▶ **THE PROBLEM**: Retype every record that follows, character for character.

[[ DATA IN THIS EXERCISE open ]]

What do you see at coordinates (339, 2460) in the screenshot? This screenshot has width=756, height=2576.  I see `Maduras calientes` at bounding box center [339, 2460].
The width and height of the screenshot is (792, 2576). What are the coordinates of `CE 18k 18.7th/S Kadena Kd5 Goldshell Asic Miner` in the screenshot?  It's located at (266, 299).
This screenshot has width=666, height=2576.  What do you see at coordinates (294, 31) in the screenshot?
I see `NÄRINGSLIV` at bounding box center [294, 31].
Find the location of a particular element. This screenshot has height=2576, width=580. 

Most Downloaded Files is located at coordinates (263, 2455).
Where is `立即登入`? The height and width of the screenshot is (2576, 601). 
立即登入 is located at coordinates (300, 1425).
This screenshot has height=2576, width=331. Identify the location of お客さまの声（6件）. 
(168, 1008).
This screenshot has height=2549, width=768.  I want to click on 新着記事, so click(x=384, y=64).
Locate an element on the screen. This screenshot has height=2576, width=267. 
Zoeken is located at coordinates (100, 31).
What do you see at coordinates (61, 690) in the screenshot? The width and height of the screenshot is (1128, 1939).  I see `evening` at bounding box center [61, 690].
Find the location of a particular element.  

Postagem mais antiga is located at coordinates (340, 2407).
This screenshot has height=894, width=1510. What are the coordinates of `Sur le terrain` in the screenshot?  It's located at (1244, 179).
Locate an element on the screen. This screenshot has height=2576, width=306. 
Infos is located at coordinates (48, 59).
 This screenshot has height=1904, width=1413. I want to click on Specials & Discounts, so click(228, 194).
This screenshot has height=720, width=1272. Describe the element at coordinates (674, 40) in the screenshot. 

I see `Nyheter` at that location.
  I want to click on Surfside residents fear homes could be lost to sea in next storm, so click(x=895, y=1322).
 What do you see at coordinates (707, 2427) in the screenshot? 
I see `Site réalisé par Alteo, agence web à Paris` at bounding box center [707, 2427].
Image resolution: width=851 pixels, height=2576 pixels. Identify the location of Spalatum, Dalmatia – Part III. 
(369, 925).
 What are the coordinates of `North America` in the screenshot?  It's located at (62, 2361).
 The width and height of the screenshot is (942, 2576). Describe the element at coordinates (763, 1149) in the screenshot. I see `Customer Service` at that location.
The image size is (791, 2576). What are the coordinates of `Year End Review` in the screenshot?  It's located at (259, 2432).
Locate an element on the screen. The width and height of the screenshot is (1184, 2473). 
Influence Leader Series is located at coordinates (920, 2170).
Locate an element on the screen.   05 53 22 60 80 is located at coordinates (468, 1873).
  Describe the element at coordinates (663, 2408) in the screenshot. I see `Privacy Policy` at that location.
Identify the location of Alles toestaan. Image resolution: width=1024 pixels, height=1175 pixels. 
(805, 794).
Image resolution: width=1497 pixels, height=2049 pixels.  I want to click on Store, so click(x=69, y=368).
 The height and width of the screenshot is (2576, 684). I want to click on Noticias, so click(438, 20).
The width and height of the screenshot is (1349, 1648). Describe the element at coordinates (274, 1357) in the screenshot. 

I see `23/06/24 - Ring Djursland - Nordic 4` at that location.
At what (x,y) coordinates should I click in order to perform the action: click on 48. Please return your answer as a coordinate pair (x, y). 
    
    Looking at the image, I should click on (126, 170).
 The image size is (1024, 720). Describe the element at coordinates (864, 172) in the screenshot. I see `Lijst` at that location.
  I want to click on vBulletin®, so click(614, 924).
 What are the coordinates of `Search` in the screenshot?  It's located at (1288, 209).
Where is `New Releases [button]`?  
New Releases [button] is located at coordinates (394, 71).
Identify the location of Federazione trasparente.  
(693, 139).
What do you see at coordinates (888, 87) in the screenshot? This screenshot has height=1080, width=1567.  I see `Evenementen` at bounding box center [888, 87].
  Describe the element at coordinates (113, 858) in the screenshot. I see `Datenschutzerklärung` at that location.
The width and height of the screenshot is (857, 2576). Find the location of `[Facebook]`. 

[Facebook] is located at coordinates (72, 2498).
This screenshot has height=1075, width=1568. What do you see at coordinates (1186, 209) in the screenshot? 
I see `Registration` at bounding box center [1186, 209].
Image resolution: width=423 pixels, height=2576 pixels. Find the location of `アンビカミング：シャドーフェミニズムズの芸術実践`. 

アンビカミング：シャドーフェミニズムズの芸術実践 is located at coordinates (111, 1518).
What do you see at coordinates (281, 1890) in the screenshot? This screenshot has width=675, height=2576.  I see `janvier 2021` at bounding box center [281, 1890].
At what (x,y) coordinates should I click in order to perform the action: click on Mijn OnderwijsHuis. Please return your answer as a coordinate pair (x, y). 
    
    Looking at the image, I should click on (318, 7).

[[ DATA IN THIS EXERCISE closed ]]

▶ **ANSWER SECTION**:
What do you see at coordinates (339, 2460) in the screenshot? This screenshot has width=756, height=2576.  I see `Maduras calientes` at bounding box center [339, 2460].
The width and height of the screenshot is (792, 2576). What are the coordinates of `CE 18k 18.7th/S Kadena Kd5 Goldshell Asic Miner` in the screenshot?  It's located at (266, 299).
This screenshot has width=666, height=2576.  What do you see at coordinates (294, 31) in the screenshot?
I see `NÄRINGSLIV` at bounding box center [294, 31].
Find the location of a particular element. This screenshot has height=2576, width=580. 

Most Downloaded Files is located at coordinates (263, 2455).
Where is `立即登入`? The height and width of the screenshot is (2576, 601). 
立即登入 is located at coordinates (300, 1425).
This screenshot has height=2576, width=331. Identify the location of お客さまの声（6件）. 
(168, 1008).
This screenshot has height=2549, width=768.  I want to click on 新着記事, so click(x=384, y=64).
Locate an element on the screen. This screenshot has height=2576, width=267. 
Zoeken is located at coordinates (100, 31).
What do you see at coordinates (61, 690) in the screenshot? The width and height of the screenshot is (1128, 1939).  I see `evening` at bounding box center [61, 690].
Find the location of a particular element.  

Postagem mais antiga is located at coordinates (340, 2407).
This screenshot has height=894, width=1510. What are the coordinates of `Sur le terrain` in the screenshot?  It's located at (1244, 179).
Locate an element on the screen. This screenshot has height=2576, width=306. 
Infos is located at coordinates (48, 59).
 This screenshot has height=1904, width=1413. I want to click on Specials & Discounts, so click(228, 194).
This screenshot has height=720, width=1272. Describe the element at coordinates (674, 40) in the screenshot. 

I see `Nyheter` at that location.
  I want to click on Surfside residents fear homes could be lost to sea in next storm, so click(x=895, y=1322).
 What do you see at coordinates (707, 2427) in the screenshot? 
I see `Site réalisé par Alteo, agence web à Paris` at bounding box center [707, 2427].
Image resolution: width=851 pixels, height=2576 pixels. Identify the location of Spalatum, Dalmatia – Part III. 
(369, 925).
 What are the coordinates of `North America` in the screenshot?  It's located at (62, 2361).
 The width and height of the screenshot is (942, 2576). Describe the element at coordinates (763, 1149) in the screenshot. I see `Customer Service` at that location.
The image size is (791, 2576). What are the coordinates of `Year End Review` in the screenshot?  It's located at (259, 2432).
Locate an element on the screen. The width and height of the screenshot is (1184, 2473). 
Influence Leader Series is located at coordinates (920, 2170).
Locate an element on the screen.   05 53 22 60 80 is located at coordinates (468, 1873).
  Describe the element at coordinates (663, 2408) in the screenshot. I see `Privacy Policy` at that location.
Identify the location of Alles toestaan. Image resolution: width=1024 pixels, height=1175 pixels. 
(805, 794).
Image resolution: width=1497 pixels, height=2049 pixels.  I want to click on Store, so click(x=69, y=368).
 The height and width of the screenshot is (2576, 684). I want to click on Noticias, so click(438, 20).
The width and height of the screenshot is (1349, 1648). Describe the element at coordinates (274, 1357) in the screenshot. 

I see `23/06/24 - Ring Djursland - Nordic 4` at that location.
At what (x,y) coordinates should I click in order to perform the action: click on 48. Please return your answer as a coordinate pair (x, y). 
    
    Looking at the image, I should click on (126, 170).
 The image size is (1024, 720). Describe the element at coordinates (864, 172) in the screenshot. I see `Lijst` at that location.
  I want to click on vBulletin®, so click(614, 924).
 What are the coordinates of `Search` in the screenshot?  It's located at (1288, 209).
Where is `New Releases [button]`?  
New Releases [button] is located at coordinates (394, 71).
Identify the location of Federazione trasparente.  
(693, 139).
What do you see at coordinates (888, 87) in the screenshot? This screenshot has height=1080, width=1567.  I see `Evenementen` at bounding box center [888, 87].
  Describe the element at coordinates (113, 858) in the screenshot. I see `Datenschutzerklärung` at that location.
The width and height of the screenshot is (857, 2576). Find the location of `[Facebook]`. 

[Facebook] is located at coordinates (72, 2498).
This screenshot has height=1075, width=1568. What do you see at coordinates (1186, 209) in the screenshot? 
I see `Registration` at bounding box center [1186, 209].
Image resolution: width=423 pixels, height=2576 pixels. Find the location of `アンビカミング：シャドーフェミニズムズの芸術実践`. 

アンビカミング：シャドーフェミニズムズの芸術実践 is located at coordinates (111, 1518).
What do you see at coordinates (281, 1890) in the screenshot? This screenshot has width=675, height=2576.  I see `janvier 2021` at bounding box center [281, 1890].
At what (x,y) coordinates should I click in order to perform the action: click on Mijn OnderwijsHuis. Please return your answer as a coordinate pair (x, y). 
    
    Looking at the image, I should click on (318, 7).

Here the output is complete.